Nada de lo dicho significa que el rigor sea un recurso al que no convenga apelar. Si una teoría es rigurosa desde un comienzo, presentará ventajas en cuanto a la comprensión del tipo de conocimiento que brinda y ofrecerá también mayores posibilidades de contrastarla de manera drástica. Si no lo está, se admitirá que brinde un conocimiento un tanto vago de inicio, pero no se debe perder de vista el objetivo de que adquiera, a través de su propia aplicación científica, mayor nitidez y mejores formulaciones. Actualmente somos víctimas de una moda que sostiene que la búsqueda del rigor nos hace perder el contacto con la realidad, porque esta tendría una indefinición, una vaguedad y una complejidad que convertirían en una pedantería inadmisible nuestros propósitos de construir una ciencia exacta acerca de ella. Si se tomase esta tesis al pie de la letra, tendríamos que admitir que, cuanto más general y vaga es una aseveración, tiene menor riesgo de ser errónea, más probabilidad de ofrecer conocimiento y será, por tanto, filosóficamente más trascendente.
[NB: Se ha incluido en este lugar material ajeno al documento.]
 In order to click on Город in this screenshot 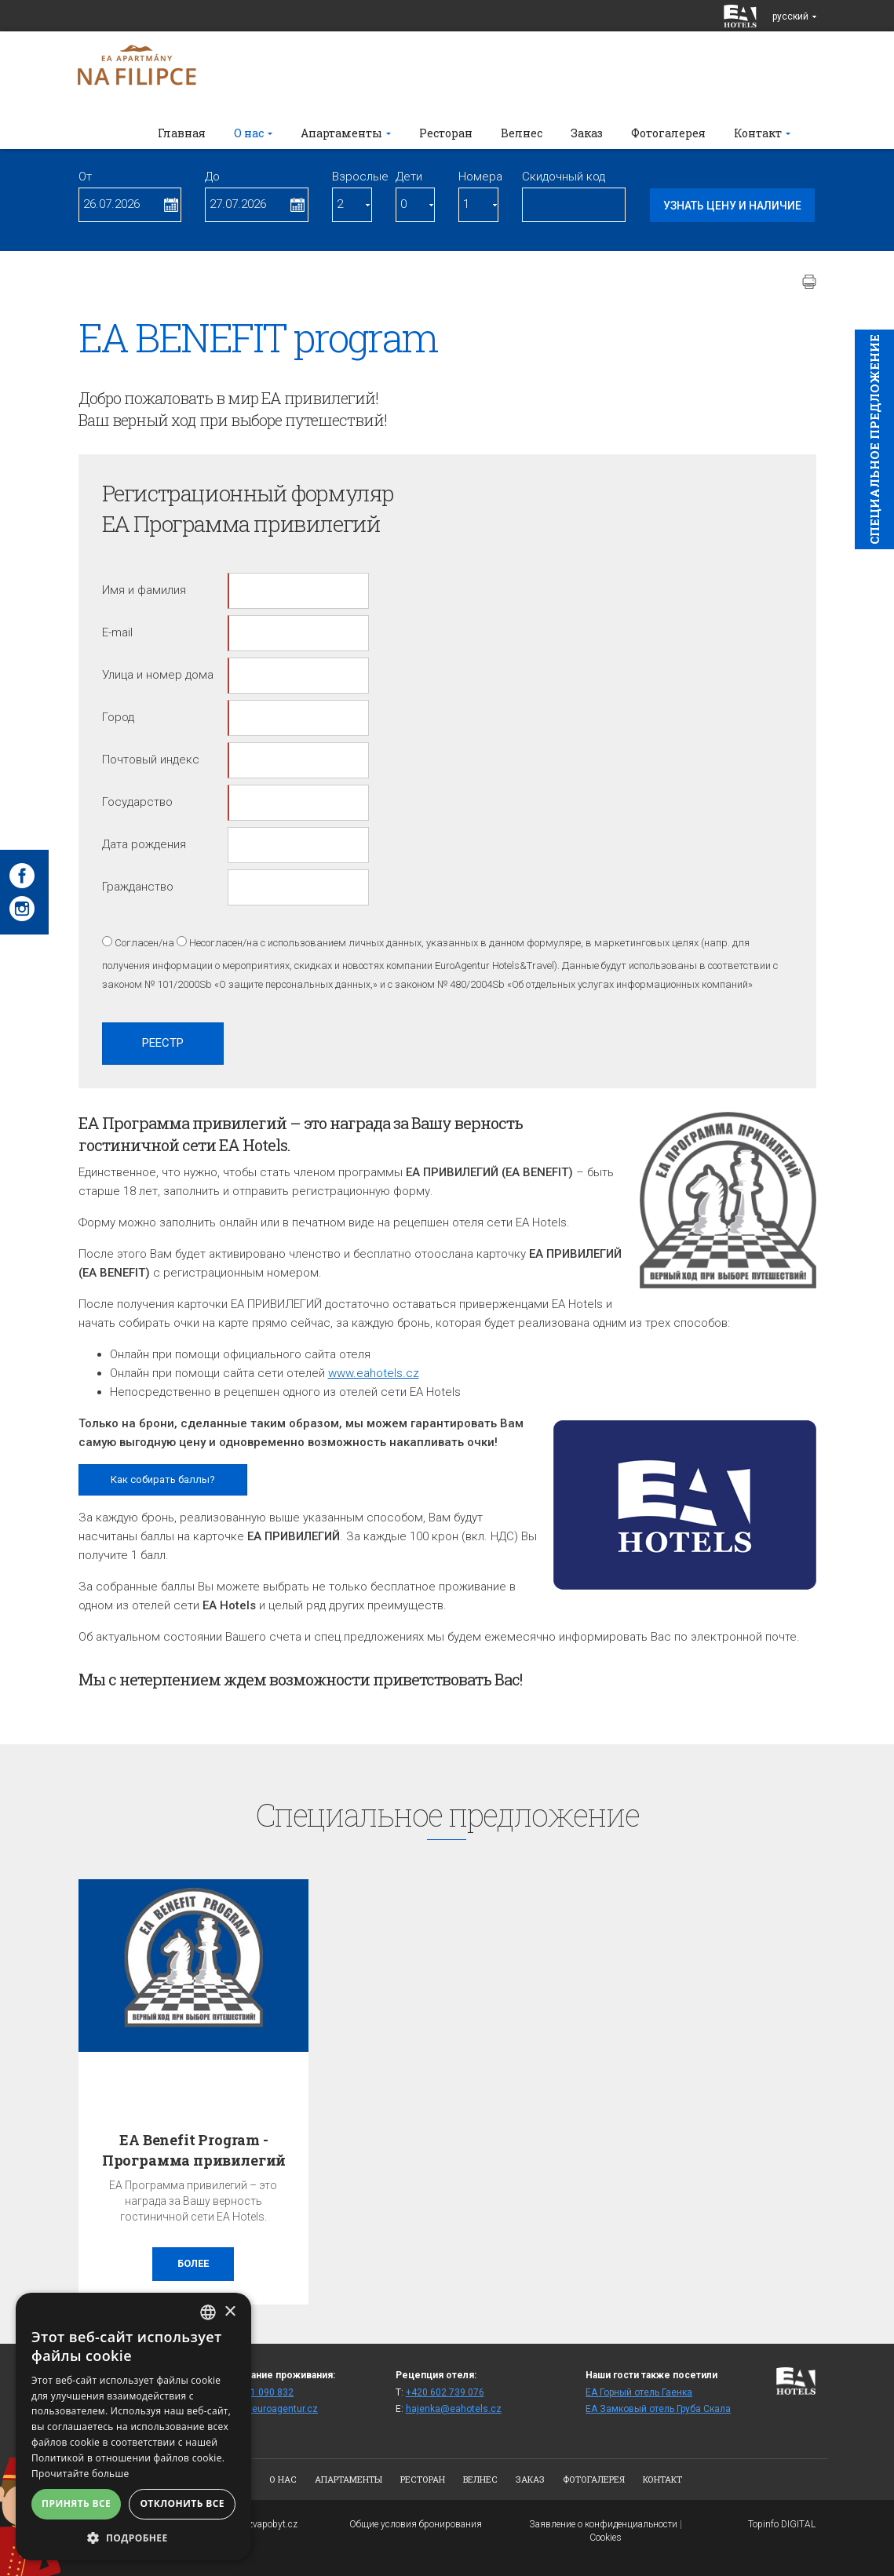, I will do `click(118, 717)`.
Todo lo cual llevaría a edificar una suerte de “ciencia light”, anunciada ya como la ciencia del futuro, que permitiría democráticamente a todos los ciudadanos por igual reunirse en fiestas, cafés u ocasiones amables y hacer profundas consideraciones teóricas acerca de lo complicada que es la vida, de lo incómodas que son las crisis sociales, de cuán intrincada es la naturaleza del hombre o de la eficacia de la meditación trascendental para la salvación individual. Nada de ello puede compararse con el enorme conocimiento y la notable seguridad práctica que nos ha brindado la ciencia, cuyos beneficios sociales —y aquí solo bastaría mencionar los aportes de la medicina— son y serán indiscutibles.